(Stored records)
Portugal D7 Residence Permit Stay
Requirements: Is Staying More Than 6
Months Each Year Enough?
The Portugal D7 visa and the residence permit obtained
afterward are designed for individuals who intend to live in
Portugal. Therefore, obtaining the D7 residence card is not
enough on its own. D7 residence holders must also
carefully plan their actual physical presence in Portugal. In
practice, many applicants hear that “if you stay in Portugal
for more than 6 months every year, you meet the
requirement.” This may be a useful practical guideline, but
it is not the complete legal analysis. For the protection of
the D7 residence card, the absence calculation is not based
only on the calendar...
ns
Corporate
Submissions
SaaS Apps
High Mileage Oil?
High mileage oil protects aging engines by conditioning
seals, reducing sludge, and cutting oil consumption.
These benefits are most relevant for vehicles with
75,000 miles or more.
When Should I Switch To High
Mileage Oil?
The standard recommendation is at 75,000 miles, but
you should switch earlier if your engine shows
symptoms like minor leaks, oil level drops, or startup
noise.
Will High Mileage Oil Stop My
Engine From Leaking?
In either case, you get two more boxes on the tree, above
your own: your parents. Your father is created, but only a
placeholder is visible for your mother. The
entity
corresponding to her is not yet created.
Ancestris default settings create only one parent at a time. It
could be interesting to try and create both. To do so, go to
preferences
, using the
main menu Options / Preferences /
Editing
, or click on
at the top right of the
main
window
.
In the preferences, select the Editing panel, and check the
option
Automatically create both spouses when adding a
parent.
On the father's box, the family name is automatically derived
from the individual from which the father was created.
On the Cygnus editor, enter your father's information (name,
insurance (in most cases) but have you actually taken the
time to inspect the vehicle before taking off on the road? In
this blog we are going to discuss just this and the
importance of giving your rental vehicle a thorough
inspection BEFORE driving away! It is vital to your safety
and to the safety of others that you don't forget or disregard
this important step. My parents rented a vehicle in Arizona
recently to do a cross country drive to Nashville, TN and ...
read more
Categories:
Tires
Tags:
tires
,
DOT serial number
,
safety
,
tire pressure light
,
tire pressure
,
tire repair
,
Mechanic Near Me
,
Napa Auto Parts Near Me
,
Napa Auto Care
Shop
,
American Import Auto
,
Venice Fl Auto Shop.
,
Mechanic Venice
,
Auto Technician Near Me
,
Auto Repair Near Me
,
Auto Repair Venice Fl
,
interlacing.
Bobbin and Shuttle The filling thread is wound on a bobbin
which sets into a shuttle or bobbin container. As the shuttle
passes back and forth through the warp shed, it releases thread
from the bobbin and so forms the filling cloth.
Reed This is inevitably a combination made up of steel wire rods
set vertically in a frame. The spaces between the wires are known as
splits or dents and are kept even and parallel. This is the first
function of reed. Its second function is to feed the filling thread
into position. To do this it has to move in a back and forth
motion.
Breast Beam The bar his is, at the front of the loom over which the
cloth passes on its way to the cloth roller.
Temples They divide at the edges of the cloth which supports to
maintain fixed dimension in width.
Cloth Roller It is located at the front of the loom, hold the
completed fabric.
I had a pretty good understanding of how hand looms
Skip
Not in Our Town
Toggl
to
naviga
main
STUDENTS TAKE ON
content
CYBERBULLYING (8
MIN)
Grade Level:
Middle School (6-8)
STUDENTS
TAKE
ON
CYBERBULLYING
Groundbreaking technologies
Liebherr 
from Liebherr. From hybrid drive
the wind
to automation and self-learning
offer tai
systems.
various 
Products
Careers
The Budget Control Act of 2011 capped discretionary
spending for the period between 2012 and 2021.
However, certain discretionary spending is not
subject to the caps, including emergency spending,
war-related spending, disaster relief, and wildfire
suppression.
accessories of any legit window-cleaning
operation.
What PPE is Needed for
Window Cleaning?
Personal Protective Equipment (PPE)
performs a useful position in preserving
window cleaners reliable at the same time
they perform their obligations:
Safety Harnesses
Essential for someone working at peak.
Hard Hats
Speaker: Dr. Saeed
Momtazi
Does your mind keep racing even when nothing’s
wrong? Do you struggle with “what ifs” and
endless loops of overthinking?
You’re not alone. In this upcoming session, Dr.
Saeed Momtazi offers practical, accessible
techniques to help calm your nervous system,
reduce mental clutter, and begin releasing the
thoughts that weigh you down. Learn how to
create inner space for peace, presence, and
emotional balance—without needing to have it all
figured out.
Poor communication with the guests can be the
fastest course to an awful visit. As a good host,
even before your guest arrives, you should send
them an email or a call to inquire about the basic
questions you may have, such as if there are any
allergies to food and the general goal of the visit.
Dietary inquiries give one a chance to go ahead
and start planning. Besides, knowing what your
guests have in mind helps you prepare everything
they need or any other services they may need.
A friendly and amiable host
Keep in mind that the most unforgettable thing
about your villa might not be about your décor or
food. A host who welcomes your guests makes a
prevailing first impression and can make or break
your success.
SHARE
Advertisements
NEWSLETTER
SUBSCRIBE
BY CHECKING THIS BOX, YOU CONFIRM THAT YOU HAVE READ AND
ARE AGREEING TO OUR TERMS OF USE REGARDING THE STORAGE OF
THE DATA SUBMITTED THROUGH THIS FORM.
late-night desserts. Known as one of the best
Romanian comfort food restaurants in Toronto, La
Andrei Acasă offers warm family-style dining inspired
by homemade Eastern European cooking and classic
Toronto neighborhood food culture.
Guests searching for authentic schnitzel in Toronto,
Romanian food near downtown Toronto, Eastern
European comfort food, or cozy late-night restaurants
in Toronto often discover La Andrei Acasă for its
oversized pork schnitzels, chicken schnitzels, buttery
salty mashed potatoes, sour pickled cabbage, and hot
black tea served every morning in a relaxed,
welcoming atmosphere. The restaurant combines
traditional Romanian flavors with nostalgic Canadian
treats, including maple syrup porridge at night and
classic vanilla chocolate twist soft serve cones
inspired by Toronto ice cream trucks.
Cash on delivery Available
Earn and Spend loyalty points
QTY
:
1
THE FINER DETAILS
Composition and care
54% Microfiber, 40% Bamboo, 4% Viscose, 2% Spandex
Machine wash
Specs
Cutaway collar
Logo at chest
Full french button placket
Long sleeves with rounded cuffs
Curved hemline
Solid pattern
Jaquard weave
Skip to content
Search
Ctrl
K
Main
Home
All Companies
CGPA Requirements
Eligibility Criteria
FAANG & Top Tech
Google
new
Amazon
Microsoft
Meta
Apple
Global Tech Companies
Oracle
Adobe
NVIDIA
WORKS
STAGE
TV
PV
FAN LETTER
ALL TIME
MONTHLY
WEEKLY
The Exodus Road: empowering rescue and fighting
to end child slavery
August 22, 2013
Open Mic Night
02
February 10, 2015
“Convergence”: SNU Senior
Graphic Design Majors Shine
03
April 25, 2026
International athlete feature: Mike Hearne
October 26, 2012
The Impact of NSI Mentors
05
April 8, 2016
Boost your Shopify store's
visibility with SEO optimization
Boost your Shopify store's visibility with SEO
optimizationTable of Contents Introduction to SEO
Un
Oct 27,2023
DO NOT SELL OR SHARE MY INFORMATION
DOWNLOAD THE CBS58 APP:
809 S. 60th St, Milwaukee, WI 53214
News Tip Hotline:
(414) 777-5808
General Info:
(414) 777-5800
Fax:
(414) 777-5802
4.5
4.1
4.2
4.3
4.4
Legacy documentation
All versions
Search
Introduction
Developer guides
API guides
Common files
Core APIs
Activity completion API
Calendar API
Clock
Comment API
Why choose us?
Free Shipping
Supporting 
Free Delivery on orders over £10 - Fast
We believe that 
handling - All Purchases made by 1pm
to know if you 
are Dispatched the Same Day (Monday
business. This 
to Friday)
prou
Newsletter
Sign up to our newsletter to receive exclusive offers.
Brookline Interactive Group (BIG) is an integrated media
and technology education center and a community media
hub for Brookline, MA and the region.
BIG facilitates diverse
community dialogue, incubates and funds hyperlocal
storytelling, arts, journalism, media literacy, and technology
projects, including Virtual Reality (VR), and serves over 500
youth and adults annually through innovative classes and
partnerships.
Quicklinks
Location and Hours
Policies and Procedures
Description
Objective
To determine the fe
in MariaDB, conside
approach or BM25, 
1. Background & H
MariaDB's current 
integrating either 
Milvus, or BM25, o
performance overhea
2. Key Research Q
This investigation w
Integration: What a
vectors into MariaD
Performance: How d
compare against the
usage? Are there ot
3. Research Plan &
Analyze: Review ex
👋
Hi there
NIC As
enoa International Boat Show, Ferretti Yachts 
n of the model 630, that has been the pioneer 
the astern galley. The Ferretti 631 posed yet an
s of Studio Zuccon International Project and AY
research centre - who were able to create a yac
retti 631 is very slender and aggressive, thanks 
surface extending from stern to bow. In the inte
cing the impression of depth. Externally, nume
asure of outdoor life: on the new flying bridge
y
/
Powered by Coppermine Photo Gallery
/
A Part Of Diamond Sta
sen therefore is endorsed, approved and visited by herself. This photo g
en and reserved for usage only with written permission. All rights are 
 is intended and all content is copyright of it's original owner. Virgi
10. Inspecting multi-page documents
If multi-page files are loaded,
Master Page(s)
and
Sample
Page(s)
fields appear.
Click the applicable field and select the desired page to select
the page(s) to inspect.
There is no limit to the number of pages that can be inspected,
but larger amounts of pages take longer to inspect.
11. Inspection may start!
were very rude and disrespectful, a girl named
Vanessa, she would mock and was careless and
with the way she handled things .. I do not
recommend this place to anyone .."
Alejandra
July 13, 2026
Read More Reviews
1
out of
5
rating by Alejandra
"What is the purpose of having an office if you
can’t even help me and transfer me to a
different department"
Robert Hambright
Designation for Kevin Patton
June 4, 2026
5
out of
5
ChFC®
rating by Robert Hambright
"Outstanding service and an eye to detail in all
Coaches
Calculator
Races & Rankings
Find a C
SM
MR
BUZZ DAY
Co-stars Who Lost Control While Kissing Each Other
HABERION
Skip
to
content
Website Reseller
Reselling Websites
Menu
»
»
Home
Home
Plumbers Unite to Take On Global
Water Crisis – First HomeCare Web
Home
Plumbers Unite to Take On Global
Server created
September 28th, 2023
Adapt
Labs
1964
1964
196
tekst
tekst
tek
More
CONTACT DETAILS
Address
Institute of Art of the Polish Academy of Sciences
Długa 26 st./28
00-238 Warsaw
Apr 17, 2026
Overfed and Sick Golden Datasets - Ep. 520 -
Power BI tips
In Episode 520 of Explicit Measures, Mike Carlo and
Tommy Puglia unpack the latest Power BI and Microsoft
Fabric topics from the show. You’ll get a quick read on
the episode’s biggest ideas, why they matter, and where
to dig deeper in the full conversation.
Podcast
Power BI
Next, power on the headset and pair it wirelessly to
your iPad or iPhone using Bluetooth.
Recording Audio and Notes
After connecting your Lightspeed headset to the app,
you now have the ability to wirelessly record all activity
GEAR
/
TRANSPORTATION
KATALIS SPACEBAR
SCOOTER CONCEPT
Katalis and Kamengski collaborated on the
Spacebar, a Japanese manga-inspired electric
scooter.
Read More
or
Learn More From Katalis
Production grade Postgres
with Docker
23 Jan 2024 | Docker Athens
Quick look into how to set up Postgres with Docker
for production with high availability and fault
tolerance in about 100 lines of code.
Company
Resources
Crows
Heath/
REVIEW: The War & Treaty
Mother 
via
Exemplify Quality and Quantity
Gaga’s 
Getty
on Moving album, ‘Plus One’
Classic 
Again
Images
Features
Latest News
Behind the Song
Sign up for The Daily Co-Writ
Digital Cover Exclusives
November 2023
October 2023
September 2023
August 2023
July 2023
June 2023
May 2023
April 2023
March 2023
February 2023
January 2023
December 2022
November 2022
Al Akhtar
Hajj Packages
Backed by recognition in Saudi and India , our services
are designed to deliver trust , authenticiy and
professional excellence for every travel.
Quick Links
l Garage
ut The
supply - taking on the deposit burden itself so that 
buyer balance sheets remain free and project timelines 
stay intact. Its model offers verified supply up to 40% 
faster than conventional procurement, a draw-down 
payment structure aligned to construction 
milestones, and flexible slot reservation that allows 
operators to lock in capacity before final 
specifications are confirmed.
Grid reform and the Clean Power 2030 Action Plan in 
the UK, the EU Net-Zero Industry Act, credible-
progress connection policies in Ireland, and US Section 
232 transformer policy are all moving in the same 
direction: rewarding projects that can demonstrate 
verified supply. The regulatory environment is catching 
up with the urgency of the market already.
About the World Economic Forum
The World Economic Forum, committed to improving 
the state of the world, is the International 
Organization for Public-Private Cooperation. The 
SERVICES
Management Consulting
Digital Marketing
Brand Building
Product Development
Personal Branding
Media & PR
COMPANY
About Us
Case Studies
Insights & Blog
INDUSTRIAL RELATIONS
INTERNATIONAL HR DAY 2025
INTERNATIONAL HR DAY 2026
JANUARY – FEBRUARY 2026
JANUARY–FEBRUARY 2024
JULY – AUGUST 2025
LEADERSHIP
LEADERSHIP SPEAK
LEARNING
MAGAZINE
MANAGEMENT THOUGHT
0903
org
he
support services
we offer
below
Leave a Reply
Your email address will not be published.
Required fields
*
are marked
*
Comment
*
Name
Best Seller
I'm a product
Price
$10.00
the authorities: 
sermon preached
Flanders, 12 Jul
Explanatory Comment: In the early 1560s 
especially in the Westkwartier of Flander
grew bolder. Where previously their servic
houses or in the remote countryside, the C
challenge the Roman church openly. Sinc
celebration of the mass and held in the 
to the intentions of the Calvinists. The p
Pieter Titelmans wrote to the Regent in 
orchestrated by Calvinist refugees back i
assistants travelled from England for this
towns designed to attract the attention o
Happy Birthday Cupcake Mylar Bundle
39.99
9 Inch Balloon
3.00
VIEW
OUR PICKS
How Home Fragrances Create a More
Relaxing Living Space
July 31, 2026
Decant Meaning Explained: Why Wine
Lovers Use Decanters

_AIM OF THE TASK_
What you write must be the entries restated word for word, from the opening line through the one holding "High mileage oil protects", with nothing else.

_EXERCISE RESPONSE_
Portugal D7 Residence Permit Stay
Requirements: Is Staying More Than 6
Months Each Year Enough?
The Portugal D7 visa and the residence permit obtained
afterward are designed for individuals who intend to live in
Portugal. Therefore, obtaining the D7 residence card is not
enough on its own. D7 residence holders must also
carefully plan their actual physical presence in Portugal. In
practice, many applicants hear that “if you stay in Portugal
for more than 6 months every year, you meet the
requirement.” This may be a useful practical guideline, but
it is not the complete legal analysis. For the protection of
the D7 residence card, the absence calculation is not based
only on the calendar...
ns
Corporate
Submissions
SaaS Apps
High Mileage Oil?
High mileage oil protects aging engines by conditioning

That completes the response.